Transcriptome sequencing and assembly for 27 species was performed following Zhang et al. (2013). Sigma factor genes were extracted and accession numbers are provided in Supplemental Table 1. An amino acid maximum likelihood (ML) tree was generated to infer phylogenetic relationships among the 178 complete sigma factor (SIG) sequences identified from the 27 species in Geraniales and Arabidopsis thaliana (Figure 1; see Supplemental Data File 1 for alignments). The ML tree (-lnL = −65001.9) topology parsed the 178 sequences into six major clades. Two additional alignment algorithms (see Methods) were used and resulted in the same six major groups of sigma factor genes (Supplemental Figure 1; see Supplemental Data File 1 for alignments).

Figure 1.

Figure 1.

Six Sigma Factor Families in Geraniales and Arabidopsis.

The unrooted amino acid-based ML tree was generated using 178 complete SIG sequences identified from 27 species of Geraniales and Arabidopsis. The ML tree (-lnL = −65001.9) topology parsed the 178 sequences into six subgroups (enclosed in labeled circles). Scale bar represents the number of amino acid substitutions per site. Numbers at nodes are bootstrap support values.

The copy number of individual SIG genes varied across different species (Supplemental Figure 2; see Supplemental Data File 1 for alignments). A single copy of sig1 and sig2 was found in all species except for Pelargonium transvaalense, Pelargonium tetragonum, and Geranium maderense, where two copies of sig2 were identified. A complete sig3 sequence was identified in all species except for P. tetragonum, Pelargonium myrrhifolium, and Pelargonium nanum. The sig4 sequence was detected in all Pelargonium and Geranium species, and, while a sig4 pseudogene missing the start codon was detected in Melianthus villosus, sig4 was not found in Francoa sonchifolia, Erodium chrysanthum, and Erodium gruinum. Two copies of sig5 and sig6 were identified in various species (Supplemental Figures 2E and 2F). Multiple copies of sig5 were identified in species of Geranium and Erodium and in California macrophylla, while two copies of sig6 were found in C. macrophylla and species of Erodium and Pelargonium. The sig6 gene of Hypseocharis bilobata contained multiple internal stop codons. RT-PCR confirmed 18 out of 21 bioinformatically identified gene duplication and pseudogenization events (Supplemental Table 1). Among the SIG gene families, 21 gene duplications and 10 losses were inferred with Notung (Durand et al., 2006) (Supplemental Figure 3 and Supplemental Table 2; see Supplemental Data File 1 for alignments) on the branches leading to the 27 species of Geraniaceae.

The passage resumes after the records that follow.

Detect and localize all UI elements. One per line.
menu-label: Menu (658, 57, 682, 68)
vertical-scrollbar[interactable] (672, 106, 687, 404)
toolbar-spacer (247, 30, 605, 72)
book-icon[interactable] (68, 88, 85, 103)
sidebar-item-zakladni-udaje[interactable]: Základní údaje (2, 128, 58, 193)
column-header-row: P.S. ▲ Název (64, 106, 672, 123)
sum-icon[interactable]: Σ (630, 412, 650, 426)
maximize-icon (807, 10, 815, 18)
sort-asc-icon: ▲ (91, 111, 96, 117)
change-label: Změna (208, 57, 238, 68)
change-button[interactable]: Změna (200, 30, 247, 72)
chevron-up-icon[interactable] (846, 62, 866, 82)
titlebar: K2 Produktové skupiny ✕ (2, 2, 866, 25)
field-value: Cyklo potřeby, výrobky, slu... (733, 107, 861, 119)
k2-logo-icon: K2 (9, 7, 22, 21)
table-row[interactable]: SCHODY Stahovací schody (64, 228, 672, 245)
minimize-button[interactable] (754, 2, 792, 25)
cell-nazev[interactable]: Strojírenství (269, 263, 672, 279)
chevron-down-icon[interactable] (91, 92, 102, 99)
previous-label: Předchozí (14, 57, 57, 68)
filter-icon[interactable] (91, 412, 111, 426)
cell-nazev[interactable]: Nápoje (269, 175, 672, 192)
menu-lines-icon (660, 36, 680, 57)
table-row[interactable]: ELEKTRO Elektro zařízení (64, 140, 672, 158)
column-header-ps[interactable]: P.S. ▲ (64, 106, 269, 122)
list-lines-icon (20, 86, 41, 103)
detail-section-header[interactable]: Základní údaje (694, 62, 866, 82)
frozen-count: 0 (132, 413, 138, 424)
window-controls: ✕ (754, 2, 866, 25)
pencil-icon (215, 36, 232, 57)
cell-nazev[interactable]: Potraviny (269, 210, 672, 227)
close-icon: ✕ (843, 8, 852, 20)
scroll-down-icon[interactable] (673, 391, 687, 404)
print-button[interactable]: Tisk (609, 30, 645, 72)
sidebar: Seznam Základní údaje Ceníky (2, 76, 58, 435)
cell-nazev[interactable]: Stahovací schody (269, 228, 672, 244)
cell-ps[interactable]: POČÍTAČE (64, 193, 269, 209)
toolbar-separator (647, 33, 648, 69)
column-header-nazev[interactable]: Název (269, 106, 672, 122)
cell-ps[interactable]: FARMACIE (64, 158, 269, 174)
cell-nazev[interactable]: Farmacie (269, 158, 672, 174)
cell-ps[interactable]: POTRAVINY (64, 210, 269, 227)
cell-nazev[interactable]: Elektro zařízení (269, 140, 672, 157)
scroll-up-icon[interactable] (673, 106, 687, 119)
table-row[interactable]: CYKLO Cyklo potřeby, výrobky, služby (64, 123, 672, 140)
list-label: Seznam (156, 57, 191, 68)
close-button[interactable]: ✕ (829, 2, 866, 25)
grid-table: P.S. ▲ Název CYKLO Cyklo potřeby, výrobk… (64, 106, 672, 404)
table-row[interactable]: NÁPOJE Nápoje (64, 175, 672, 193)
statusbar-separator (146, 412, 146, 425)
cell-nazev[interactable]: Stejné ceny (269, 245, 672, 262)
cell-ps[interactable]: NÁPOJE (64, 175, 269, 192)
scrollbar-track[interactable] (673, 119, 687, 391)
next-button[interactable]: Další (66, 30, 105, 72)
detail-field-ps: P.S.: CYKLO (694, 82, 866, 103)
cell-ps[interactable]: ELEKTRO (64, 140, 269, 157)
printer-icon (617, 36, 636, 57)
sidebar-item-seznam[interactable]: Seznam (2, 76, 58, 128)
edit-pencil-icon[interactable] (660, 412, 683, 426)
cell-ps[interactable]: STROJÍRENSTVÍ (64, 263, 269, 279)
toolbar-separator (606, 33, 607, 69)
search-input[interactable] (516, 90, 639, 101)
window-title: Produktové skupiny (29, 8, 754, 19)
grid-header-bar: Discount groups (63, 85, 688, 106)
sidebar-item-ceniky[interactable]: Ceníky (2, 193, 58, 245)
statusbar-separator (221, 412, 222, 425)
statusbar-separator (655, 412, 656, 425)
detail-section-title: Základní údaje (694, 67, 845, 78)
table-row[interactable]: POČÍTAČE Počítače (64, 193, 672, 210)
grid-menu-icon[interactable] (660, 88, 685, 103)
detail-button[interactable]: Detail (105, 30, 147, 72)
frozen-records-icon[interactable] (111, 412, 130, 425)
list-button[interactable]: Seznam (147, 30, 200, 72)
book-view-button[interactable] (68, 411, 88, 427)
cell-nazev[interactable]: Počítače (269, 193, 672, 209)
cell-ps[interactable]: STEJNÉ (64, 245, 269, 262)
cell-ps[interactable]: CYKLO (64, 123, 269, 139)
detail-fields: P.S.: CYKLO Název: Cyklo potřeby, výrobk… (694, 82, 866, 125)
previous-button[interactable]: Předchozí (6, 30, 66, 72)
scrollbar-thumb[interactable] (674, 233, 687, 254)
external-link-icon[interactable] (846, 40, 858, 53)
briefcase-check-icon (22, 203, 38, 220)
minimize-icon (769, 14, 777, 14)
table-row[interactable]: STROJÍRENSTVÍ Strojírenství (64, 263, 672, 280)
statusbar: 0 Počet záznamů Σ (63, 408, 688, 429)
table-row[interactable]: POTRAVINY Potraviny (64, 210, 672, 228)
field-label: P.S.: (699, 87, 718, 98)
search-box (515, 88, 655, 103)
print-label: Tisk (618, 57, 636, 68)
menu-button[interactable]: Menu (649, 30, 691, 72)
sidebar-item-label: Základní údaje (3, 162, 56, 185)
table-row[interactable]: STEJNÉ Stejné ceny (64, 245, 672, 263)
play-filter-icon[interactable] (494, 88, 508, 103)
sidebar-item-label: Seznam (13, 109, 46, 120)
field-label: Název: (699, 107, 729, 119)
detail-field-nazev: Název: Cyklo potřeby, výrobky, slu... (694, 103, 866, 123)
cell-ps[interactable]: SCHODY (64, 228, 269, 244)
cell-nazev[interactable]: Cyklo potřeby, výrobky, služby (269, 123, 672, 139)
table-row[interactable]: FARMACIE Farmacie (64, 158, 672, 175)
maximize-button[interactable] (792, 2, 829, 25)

Evolutionary rates of each gene were estimated based on alignments from MAFFT (Katoh and Standley, 2013). To avoid biases of rates estimation specific to an alignment algorithm, rates based on alignments from two other tools, MUSCLE and ClustalW (Edgar, 2004; Larkin et al., 2007), were compared with MAFFT (see Supplemental Data File 1 for alignments). The agreement between rate estimates from the three alignment methods indicated that there was no or negligible bias due to the alignment method (Supplemental Table 3). Thus, MAFFT was used for all subsequent analyses.

Clade-specific rate acceleration was assessed for the four plastid RNA polymerase (RNAP) subunits, six nuclear-encoded SIG genes, and 20 control genes (Figure 2; Supplemental Figures 4 and 5). While 10 control genes from nuclear and plastid genomes were selected for all coevolution analyses, two additional sets of 10 nuclear control genes were randomly selected from the APVO database (see Methods) for the mirror tree analysis to reduce any bias of nuclear control gene sampling (see Supplemental Data File 2 for detailed control gene information).

Figure 2.

Figure 2.

Shared Clade-Specific Nonsynonymous Rate (dN) Acceleration in Geraniaceae.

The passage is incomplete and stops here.